O sussurador
O cavalo tinha o pelo tão preto quanto o carvão. Olhos assustadiços, em constante movimento, sarapantados, em permanente estado de alerta, como se estivesse buscando um ponto de fuga. As orelhas moviam-se em todas as direções, captando todo e qualquer som ao redor.
Quando tentaram
pegá-lo para domar, defendeu-se com o vigor dos coices e saltos e com as
mordidas, que distribuía a granel. Um dos homens teve uma perna quebrada e por isso
desistiram de amansá-lo e passaram a chamá-lo de Diablo.
Naqueles tempos
de fronteira indefinida, onde os ermos da pampa não tinham cercas, e os
horizontes alongavam-se a perder de vista, era comum que, vez por outra,
surgissem andarilhos em busca de ocupação – na maioria das vezes em troca de um
teto e um prato de comida.
Foi assim que
apareceu Miguel. Quando perguntaram pelo sobrenome, respondeu que era Miguel e
só. Franzino, meio índio, cabelo liso, tão escuro quanto o pelo do cavalo,
escorrido até os ombros e preso por uma vincha de tento trançado, sovada e
encardida pelos suores e a oleosidade do couro cabeludo.
Usava botas de
garrão de potro, bombacha remendada e uma velha camisa de algodão. De resto, só
tinha um poncho de lã crua, que o abrigava dos invernos.
Ajustou-se como
peão e ocupou um canto do galpão dos arreios, onde estendeu um pelego e fez a
cama. Ao final do primeiro dia de trabalho, nas conversas depois do jantar,
ficou sabendo do cavalo e fez a proposta ao patrão de levar Diablo consigo,
caso o domasse.
No domingo,
todos se reuniram em volta da mangueira com laços, cordas e boleadeiras a fim
de derrubar o animal para que o índio montasse.
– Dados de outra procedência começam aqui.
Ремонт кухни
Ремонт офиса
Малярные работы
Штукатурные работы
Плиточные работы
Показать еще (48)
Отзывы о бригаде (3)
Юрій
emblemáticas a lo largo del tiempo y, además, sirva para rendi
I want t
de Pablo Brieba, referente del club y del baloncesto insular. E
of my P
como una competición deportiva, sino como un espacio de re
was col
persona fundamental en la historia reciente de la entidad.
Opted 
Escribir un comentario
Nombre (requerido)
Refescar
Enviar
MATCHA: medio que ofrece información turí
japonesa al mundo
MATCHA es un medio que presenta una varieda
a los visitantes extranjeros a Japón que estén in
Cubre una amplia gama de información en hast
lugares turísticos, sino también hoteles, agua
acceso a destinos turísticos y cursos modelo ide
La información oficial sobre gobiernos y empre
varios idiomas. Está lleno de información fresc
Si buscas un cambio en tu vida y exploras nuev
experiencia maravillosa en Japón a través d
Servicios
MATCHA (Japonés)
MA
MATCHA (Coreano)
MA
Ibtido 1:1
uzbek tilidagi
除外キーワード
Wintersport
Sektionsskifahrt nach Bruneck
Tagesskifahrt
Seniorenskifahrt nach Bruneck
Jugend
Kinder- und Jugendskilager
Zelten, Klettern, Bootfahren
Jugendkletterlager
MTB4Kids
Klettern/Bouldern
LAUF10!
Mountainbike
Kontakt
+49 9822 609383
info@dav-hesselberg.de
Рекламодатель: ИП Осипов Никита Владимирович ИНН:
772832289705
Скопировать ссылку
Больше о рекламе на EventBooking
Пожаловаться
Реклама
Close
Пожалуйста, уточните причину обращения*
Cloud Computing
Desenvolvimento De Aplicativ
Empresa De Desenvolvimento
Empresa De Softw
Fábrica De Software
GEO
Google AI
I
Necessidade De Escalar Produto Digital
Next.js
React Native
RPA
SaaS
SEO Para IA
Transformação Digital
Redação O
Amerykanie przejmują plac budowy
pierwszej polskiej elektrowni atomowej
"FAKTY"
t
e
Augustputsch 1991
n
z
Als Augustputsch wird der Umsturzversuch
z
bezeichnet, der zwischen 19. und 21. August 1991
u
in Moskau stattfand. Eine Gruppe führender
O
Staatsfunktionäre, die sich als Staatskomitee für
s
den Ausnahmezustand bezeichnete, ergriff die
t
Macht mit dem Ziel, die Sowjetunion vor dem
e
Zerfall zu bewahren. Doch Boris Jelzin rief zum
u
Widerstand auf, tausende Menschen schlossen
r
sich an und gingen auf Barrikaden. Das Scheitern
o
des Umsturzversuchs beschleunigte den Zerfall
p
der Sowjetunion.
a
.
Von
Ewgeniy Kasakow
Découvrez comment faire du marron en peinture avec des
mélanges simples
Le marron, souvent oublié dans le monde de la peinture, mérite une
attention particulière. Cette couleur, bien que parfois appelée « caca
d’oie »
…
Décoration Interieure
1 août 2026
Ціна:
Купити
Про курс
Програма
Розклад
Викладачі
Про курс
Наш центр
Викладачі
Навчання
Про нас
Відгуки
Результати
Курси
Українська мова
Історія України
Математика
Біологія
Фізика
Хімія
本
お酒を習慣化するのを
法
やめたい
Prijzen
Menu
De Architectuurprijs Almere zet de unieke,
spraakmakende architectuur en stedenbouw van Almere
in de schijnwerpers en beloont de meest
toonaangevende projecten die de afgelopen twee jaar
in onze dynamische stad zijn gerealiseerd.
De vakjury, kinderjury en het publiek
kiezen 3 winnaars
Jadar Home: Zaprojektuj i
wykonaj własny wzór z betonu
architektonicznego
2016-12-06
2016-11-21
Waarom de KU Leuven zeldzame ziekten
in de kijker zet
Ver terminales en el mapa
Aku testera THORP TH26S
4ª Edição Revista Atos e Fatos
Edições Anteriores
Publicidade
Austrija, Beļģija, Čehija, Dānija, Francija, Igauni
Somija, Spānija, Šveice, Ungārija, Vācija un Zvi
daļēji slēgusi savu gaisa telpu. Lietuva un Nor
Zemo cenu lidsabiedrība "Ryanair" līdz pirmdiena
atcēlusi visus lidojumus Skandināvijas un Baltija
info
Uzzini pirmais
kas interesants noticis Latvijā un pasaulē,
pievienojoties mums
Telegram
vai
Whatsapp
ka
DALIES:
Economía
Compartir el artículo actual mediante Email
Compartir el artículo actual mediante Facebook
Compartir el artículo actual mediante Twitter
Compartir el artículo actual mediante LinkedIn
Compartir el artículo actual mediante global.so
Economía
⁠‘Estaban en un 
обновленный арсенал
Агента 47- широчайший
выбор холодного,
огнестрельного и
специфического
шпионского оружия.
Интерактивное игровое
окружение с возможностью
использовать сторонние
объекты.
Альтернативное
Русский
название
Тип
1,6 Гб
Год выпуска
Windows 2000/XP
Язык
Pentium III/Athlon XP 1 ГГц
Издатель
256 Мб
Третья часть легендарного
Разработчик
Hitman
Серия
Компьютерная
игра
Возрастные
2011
Ele, entretanto, dispensou a
ajuda e pediu para entrar sozinho e chegar perto do cavalo.
O animal estava
parado bem no meio da mangueira grande cercada de pedras. O sol refulgia
reflexos sobre o brilho da pelagem e ele tinha o olhar atento de presa, prestes
a fugir do ataque do predador. O homem aproximou-se, passo a passo, olhando
fixamente para um ponto entre os olhos do cavalo. Murmurando alguma coisa,
palavras estranhas que ninguém conseguia entender.
Diablo murchou
as orelhas, deu um, dois passos para trás, esboçou um relincho e abriu as
narinas, em uma típica postura defensiva. Para surpresa de todos, o homem
virou-lhe as costas e se sentou no chão, ainda sussurrando em seu dialeto
incompreensível.
Passados uns
quinze minutos, levantou-se e, para desapontamento geral da assistência, falou:
– Amanhã eu
volto. E foi beber água fresca à sombra das árvores.
Dia após dia o
ritual se repetiu, a ponto de ninguém mais dar importância, nem ao cavalo, nem
ao homem.
O verão já
começava a agonizar, na lenta e sucessiva rotina das estações, quando um dos
peões entrou correndo galpão adentro, chamando todos:
– Venham ver o
que o índio fez! Venham!
Na mangueira,
Diablo estava deitado no chão, as patas espichadas e a cabeça pousada na grama
rala. Sobre suas costelas estava Miguel, deitado de bruços, conversando e
afagando-lhe o pelo. Num repente, deu uma ordem e o animal pôs-se em pé,
carregando o homem em seu dorso.
O povo da
estância explodiu em palmas, aclamando a competência do homem e a docilidade do
cavalo. Incrédulo, o estancieiro perguntou-lhe o que fizera e o que dissera,
para conseguir tal façanha.
– É Guarani. Os
cavalos da pampa "entendem" nosso idioma.